(Reuters) – Hiding from Myanmar’s police, journalist Aung Marm Oo refuses to conceal his anger with the civilian government led by Nobel Laureate Aung San Suu Kyi as his country prepares for an election later this year.
“Democracy is already dead,” the 37-year-old editor-in-chief of Development Media Group (DMG) told Reuters from a location he asked to keep secret.
“They blocked media, restrict media agencies, banned news, punish journalists. Media is the lifeblood of democracy in the country. Without media, how can democracy survive?”
When Suu Kyi was released from house arrest by a military junta in 2010, Aung Marm Oo was a student activist living in exile. Her release helped persuade him to return home and enter journalism.
The 2016 election that brought Suu Kyi’s National League for Democracy (NLD) to power ended half a century of military rule. But the generals retain strong influence under a constitution that reserves sweeping powers for the military, and 25% of seats in parliament for its appointees.
Aung Hla Tun, deputy minister for information, said the government had revoked some oppressive laws and was drafting both a right to information law and a hate speech law.
Expectations of the first democratic government were “very high and very unrealistic” given “accumulated bad legacies and challenges our predecessors had left us”, he said.
“We’re not capable of changing all these things drastically in three or four years,” he said in an email, adding that there was a need to promote trust and cooperation between the media and the pillars of power.
The interior ministry is controlled by the Tatmadaw, the official name of the armed forces, and the freedom of civil society and the media remains restricted in a country plagued by ethnic conflicts.
Suu Kyi’s government has stressed the importance of media freedom for building democracy.
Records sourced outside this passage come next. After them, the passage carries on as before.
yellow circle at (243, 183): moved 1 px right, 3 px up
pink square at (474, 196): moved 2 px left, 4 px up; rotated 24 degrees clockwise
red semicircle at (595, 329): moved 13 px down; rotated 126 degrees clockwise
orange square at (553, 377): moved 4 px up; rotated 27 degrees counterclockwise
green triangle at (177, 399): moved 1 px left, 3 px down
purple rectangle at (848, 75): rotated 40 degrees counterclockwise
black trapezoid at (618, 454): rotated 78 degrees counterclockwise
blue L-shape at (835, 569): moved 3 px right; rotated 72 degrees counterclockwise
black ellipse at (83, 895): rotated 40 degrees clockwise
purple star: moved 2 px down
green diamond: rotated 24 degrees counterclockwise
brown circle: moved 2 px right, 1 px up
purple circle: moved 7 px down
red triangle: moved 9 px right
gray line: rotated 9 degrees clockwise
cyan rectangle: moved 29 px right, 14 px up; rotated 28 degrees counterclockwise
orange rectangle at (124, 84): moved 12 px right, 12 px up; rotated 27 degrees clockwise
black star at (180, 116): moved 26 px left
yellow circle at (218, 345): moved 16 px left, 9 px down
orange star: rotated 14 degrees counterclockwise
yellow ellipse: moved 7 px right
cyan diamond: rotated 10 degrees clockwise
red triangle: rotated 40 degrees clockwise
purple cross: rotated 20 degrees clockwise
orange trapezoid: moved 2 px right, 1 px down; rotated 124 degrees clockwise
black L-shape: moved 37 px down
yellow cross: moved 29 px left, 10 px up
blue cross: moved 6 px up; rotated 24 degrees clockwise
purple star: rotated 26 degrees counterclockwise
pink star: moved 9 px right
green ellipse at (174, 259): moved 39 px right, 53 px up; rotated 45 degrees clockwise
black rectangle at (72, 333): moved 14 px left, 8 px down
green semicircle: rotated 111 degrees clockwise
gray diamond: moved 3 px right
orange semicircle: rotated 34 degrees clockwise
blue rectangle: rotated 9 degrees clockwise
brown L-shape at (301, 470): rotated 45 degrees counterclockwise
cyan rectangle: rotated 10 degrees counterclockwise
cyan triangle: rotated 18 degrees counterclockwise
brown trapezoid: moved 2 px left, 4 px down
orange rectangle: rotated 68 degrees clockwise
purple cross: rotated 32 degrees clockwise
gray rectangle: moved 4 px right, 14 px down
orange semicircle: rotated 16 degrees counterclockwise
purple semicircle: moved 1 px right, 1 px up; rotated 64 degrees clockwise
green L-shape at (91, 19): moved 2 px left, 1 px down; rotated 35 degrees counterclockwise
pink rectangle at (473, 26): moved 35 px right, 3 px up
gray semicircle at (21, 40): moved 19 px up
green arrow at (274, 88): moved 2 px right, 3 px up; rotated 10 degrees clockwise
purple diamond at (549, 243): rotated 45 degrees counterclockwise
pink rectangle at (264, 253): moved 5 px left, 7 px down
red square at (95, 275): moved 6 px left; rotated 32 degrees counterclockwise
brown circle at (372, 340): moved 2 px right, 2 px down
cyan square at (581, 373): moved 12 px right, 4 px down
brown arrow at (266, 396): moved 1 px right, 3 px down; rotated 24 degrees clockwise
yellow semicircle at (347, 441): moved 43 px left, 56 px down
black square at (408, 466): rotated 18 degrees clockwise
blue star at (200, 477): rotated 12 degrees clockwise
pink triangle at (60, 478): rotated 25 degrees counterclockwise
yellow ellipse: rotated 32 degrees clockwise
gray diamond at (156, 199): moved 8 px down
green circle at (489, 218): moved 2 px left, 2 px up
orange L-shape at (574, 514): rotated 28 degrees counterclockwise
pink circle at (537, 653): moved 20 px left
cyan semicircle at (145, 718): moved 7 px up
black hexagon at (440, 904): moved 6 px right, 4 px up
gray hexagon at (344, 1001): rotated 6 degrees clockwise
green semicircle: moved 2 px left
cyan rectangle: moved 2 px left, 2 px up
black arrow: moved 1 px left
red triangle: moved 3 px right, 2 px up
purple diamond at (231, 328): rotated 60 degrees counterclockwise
Before she came to power, Suu Kyi spoke of the need for the law to protect reporters.
But her administration has brought charges against 31 journalists ranging from unlawful association to terrorism to criminal defamation since she came to power, according to local rights group Athan, and in recent months the civilian-led information ministry has blocked dozens of news websites, including DMG, accusing them of distributing “fake news” and “fearmongering”.
NO BYLINES
Many are reporting on regions inside Myanmar including Rakhine and Shan states that are beset by insurgencies. Aung Marm Oo is wanted on “unlawful association” charges after interviewing militants in his native Rakhine. If caught he faces a maximum three-year prison sentence.
One of the most sensitive regions, Rakhine is where a military crackdown in 2017 prompted more than 730,000 Rohingya Muslims to flee the country. Now, a new conflict has erupted there – this time between government forces and Arakan Army (AA) insurgents recruited from the mostly Buddhist ethnic Rakhine majority.
Four independent journalists who survived years working under the constraints imposed by the junta told Reuters they had hoped pen names, safe houses and smuggled footage would no longer be needed to report, but for some they have once again become the safest way to operate.
To keep their reports flowing, DMG reporters upload stories directly to Facebook, and rely on a network of citizen journalists to smuggle photos out of conflict zones, according to Aung Marm Oo.
Monywa Aung Shin, a senior NLD member and editor of the ruling party’s journal, disagreed that media freedom had declined but said it was correct to say that “limitations” on reporting existed.
He acknowledged a need to “correct people’s perspectives” towards journalists and said authorities should analyse the intent of journalists contacting a militant group before taking action against them.
The safest place for journalists to write impartially, without fear, is in exile, said Lawi Weng, a reporter for online website Irrawaddy News, who moved back to Myanmar in 2013 after a decade in Thailand.
“There is a conflict … happening in front of our eyes. But we cannot really report on it,” he said.
DANGEROUS WORK
Before the junta began reforms, Myanmar lay at the very bottom of the World Press Freedom Index. Between 2010 and 2016, it climbed 20 places, but has slid back since and this year stood at 139 out of 180.
“In my opinion, the sense of freedom the reporters feel on the ground matters more than the ranking decided by others,” said Aung Hla Tun, the deputy information minister, adding that Myanmar was higher than its neighbours, Thailand and Bangladesh.
The arrest in 2017 of two Reuters journalists while they were investigating a massacre of Rohingya Muslims was the highest-profile case involving media freedom. They were found guilty of breaching the Official Secrets Act and sentenced to seven years in prison.
The pair were freed after 500 days on a presidential pardon.
Athan says at least four journalists are facing charges in connection with coverage of the conflict in Rakhine.
After his news website published an interview with an Arakan Army spokesman, journalist Nay Myo Lin, who returned from exile to found the Voice of Myanmar (VOM), was arrested and charged in March under the counter-terrorism act, which can carry result in a life sentence.
He was released after 10 days but is still dealing with the consequences.
“Even my wife, a journalist, thinks I should stop,” he said. “It’s dangerous, and we’ve lost our savings. Nothing good comes from doing my work.”